Making Good: Finding Work That Is Meaningful
Many Americans feel like they have to choose between meaningful work and making money.
This is especially true for young college graduates, many of whom leave school excited to make a difference in the world but then struggle to apply their talents gainfully. Whereas 8.5 percent of Americans overall are out of work, unemployment among new grads is as high as 54 percent. If they are lucky enough to find a job that pays well, it is usually less satisfying and doesn’t fulfill their deep desire to “make good” in the world.
Which leads one to wonder: Is it possible to have a meaningful career and make money at the same time?
According to Billy Parish and Dev Aujla, the answer is yes. The pair’s new book, Making Good: Finding Meaning, Money, and Community in a Changing World, has been dubbed “the What Color Is Your Parachute? for the Facebook generation.” Making Good, which came out in February, encourages young people everywhere to rethink, reimagine, and rebuild the world—while also achieving financial autonomy.
Parish and Aujla are young entrepreneurs who have successfully built social enterprises despite the volatile economy. Parish co-founded the Energy Action Coalition in his early twenties, which grew into one of the world’s largest youth-led groups fighting climate change. He is also the co-founder and president of Solar Mosaic, an online crowdfunding platform that helps everyday people invest in solar projects in their communities. Aujla is the founder of DreamNow, a charitable organization that works with young people to develop, fund, and implement social change projects. He has also worked for companies like GOOD.is and Change.org.

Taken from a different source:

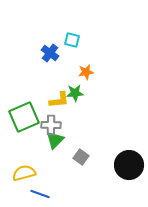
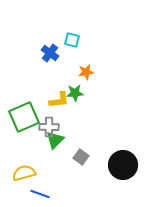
gray cross: moved 2 px left, 2 px down
black circle: moved 6 px left
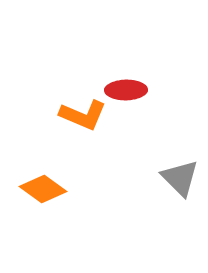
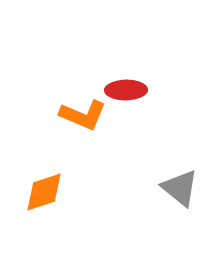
gray triangle: moved 10 px down; rotated 6 degrees counterclockwise
orange diamond: moved 1 px right, 3 px down; rotated 54 degrees counterclockwise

In Making Good, Parish and Aujla argue that “good” entrepreneurs are desperately needed in today’s society. As they explain, “Virtually every current system that supports our daily lives—healthcare, banking, energy, food, you name it—was created decades, sometimes centuries, ago and hasn’t been updated to account for so many developments in the modern world.... Today every system can be rebuilt in a way that actually makes sense for people, for profit, and for the world.”
The authors encourage young people to identify a need in their community—whether it’s access to renewable energy, support for social justice, or the production of organic food—and use creativity, innovation, and entrepreneurship to fill that need. Building a new system, they contend, will create jobs. “This rebuilding...is the answer to making money and changing the world.... Rebuilding is about action. Work.”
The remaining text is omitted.